Mme [G] soulève l'irrecevabilité de cette demande de nullité comme ayant été présentée pour la première fois en cause d'appel, s'approprie les motifs du premier juge et ne répond pas aux arguments soulevés par sa soeur quant à l'insanité d'esprit de leur mère.
I-1. Sur la recevabilité de la demande
Aux termes de l'article 564 du code de procédure civile, à peine d'irrecevabilité relevée d'office, les parties ne peuvent soumettre à la cour de nouvelles prétentions si ce n'est pour opposer compensation, faire écarter les prétentions adverses ou faire juger les questions nées de l'intervention d'un tiers, ou de la survenance ou de la révélation d'un fait.
Il est constant qu'en matière de partage de succession, les parties étant respectivement demanderesses et défenderesses quant à l'établissement de l'actif et du passif, toute demande doit être considérée comme une défense à une prétention adverse (Civ. 1ère, 25 septembre 2013, pourvoi n°12-21.280 P).
En l'espèce, la demande tendant à la nullité de toute donation directe ou indirecte faite par la défunte au profit de l'intimée, présentée pour la première fois en cause d'appel par Mme [F], dans le cadre du litige l'opposant à Mme [G] concernant la liquidation et le partage de l'indivision successorale consécutive au décès de leur mère, [P] [X], est donc recevable.
I-2. Sur le fond
Mme [F], fait valoir qu'en 2015, 2016 et jusqu'au décès de leur mère intervenu le [Date décès 9] 2017, sa soeur a bénéficié de nombreux virements bancaires depuis les comptes de [P] [X], pour un montant de 121 236 euros, alors que leur mère n'était plus en capacité de gérer ses affaires en raison de l'altération de ses facultés mentales médicalement établie depuis 2014.
Il importe en premier lieu de déterminer la réalité des libéralités alléguées ('), avant d'examiner leur validité compte tenu de l'état de santé de la défunte (').
(') Sur les sommes perçues par Mme [G]
Aux termes de l'article 893 du code civil, la libéralité est l'acte par lequel une personne dispose à titre gratuit de tout ou partie de ses biens ou de ses droits au profit d'une autre personne. Il ne peut être fait de libéralité que par donation entre vifs ou par testament.
L'article 894 précise que la donation entre vifs est un acte par lequel le donateur se dépouille actuellement et irrévocablement de la chose donnée en faveur du donataire qui l'accepte.
Tout d'abord, il convient de souligner, à l'instar du premier juge, qu'entre 2014 et 2017, Mme [G] avait entre 12 et 16 ans et que par conséquent, en application de l'article 414 du code civil, elle n'avait pas la capacité juridique.
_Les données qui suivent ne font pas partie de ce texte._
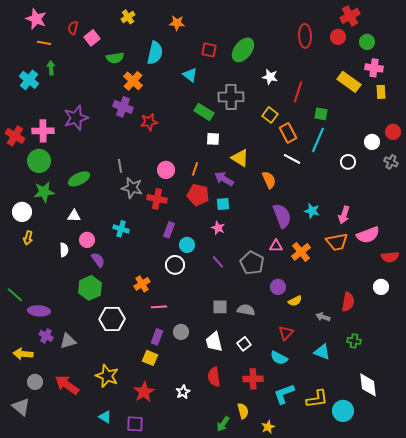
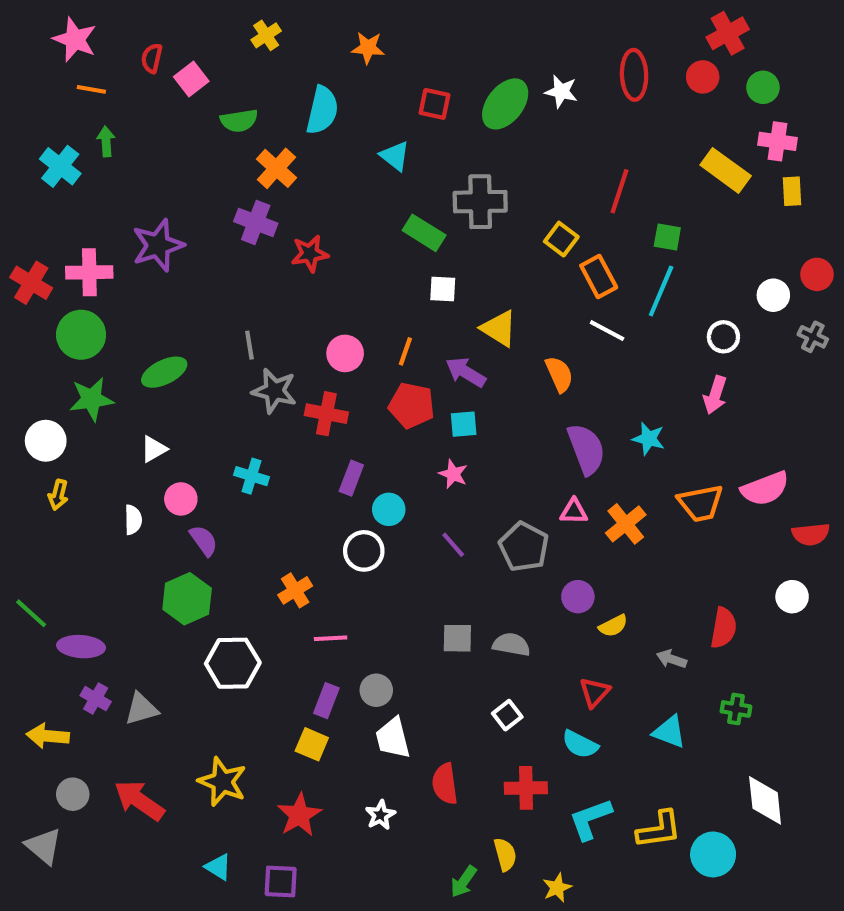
white star: (270, 77) -> (561, 91), moved
pink arrow: (344, 215) -> (715, 395), moved
white triangle: (74, 216) -> (154, 449), turned -32
white trapezoid: (214, 342) -> (393, 738), moved

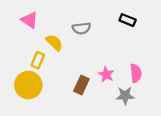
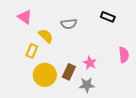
pink semicircle: (136, 73) -> (124, 55), moved
yellow circle: (28, 85) -> (45, 75), moved
gray star: (125, 96) -> (87, 85), moved

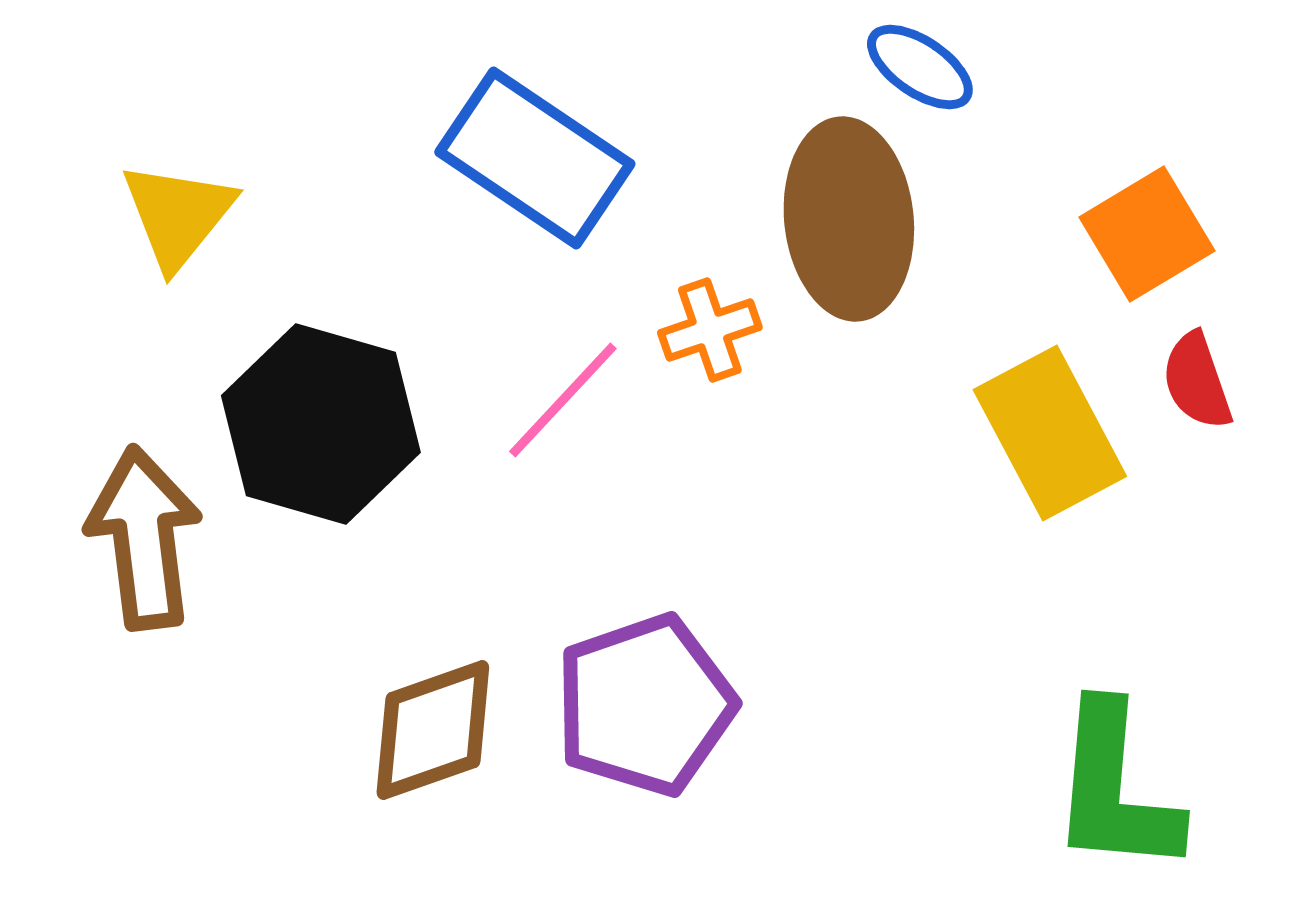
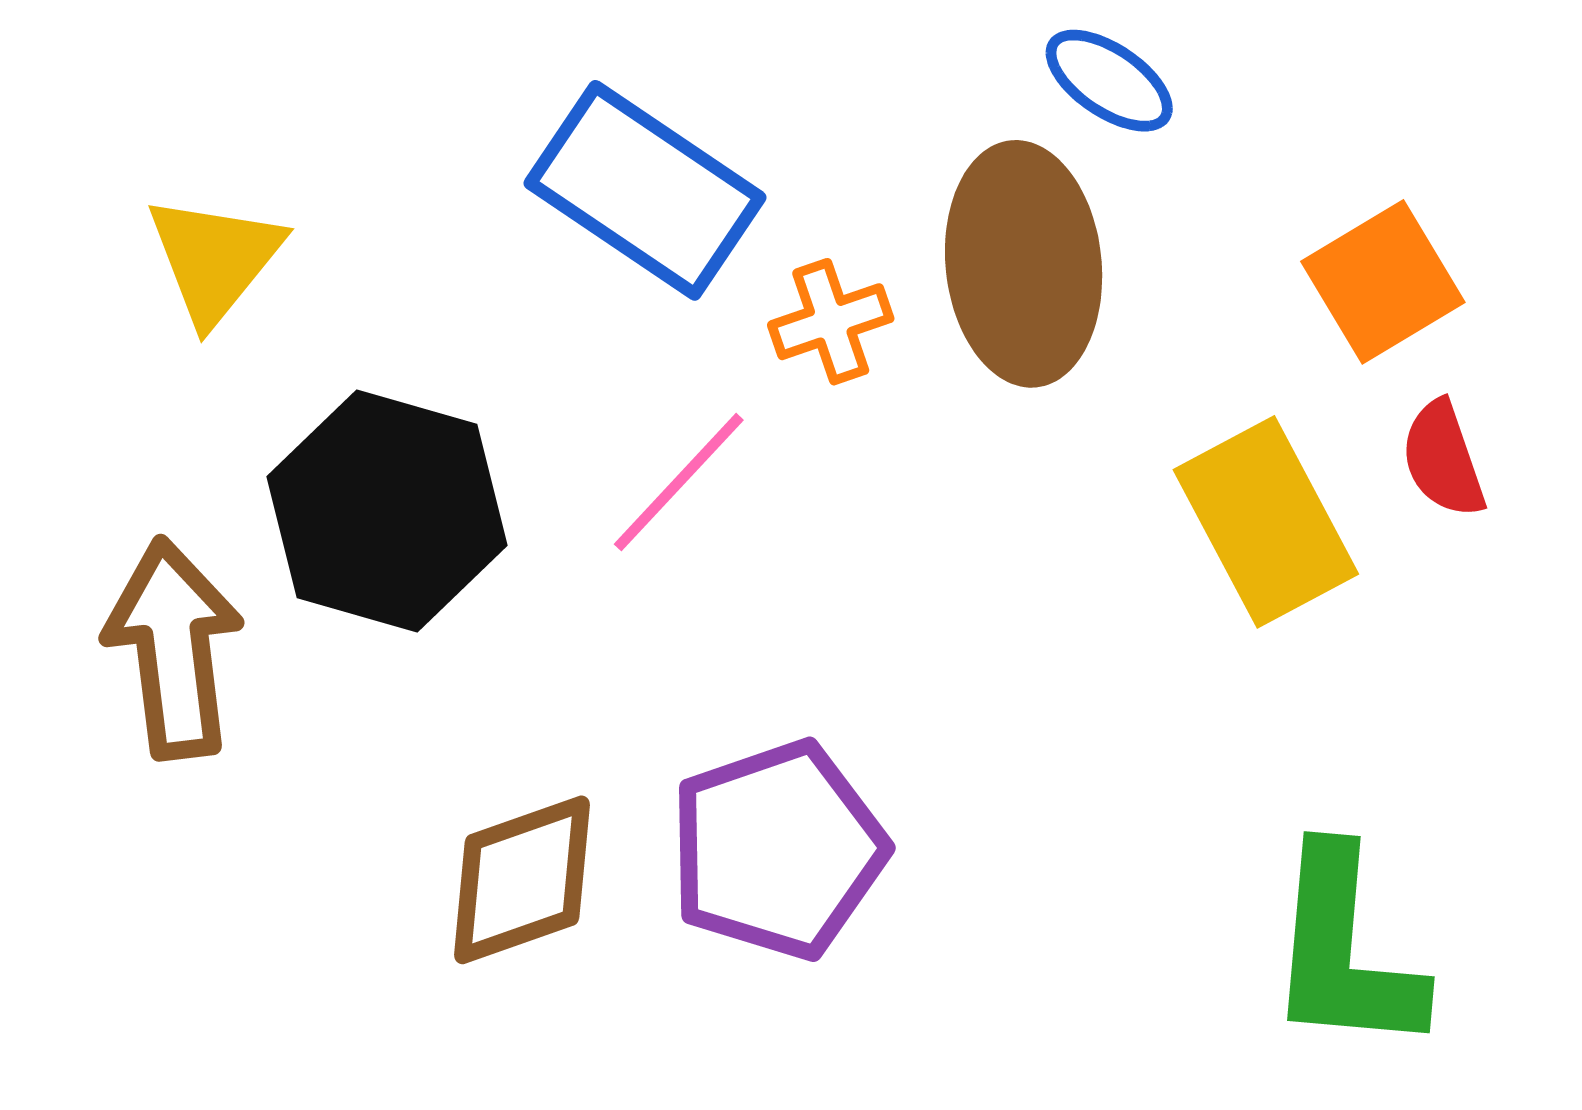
orange cross: (710, 330) -> (831, 322), moved

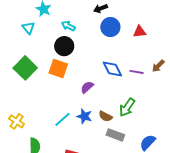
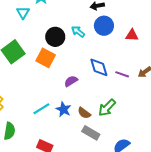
cyan arrow: (68, 26) -> (78, 32), moved

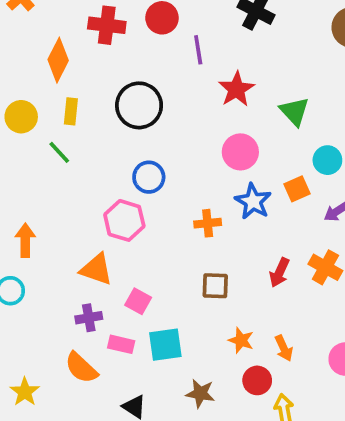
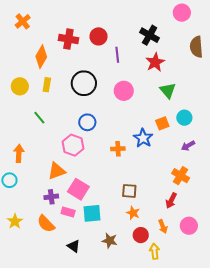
red star: (236, 89) -> (155, 62), moved
green line: (59, 152) -> (39, 118), moved
pink circle: (240, 152) -> (124, 91), moved
orange square: (297, 189) -> (162, 123), moved
orange triangle: (96, 269) -> (57, 171), turned -42
red arrow: (279, 273) -> (171, 200), moved
brown square: (215, 286) -> (129, 191), moved
pink square: (138, 301) -> (78, 189), size x1.5
orange arrow: (284, 348) -> (163, 226), moved
yellow star: (25, 392) -> (15, 221), moved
Les versements de fonds litigieux entre le compte de sa mère et le sien ne lui sont donc pas imputables et sont plus vraisemblablement le fait de son père, M. [C] [G], qui était son représentant légal et avait également procuration sur les comptes courant et d'épargne de [P] [X] depuis le 31 mai 2014 en raison de la dégradation de l'état de santé de celle-ci.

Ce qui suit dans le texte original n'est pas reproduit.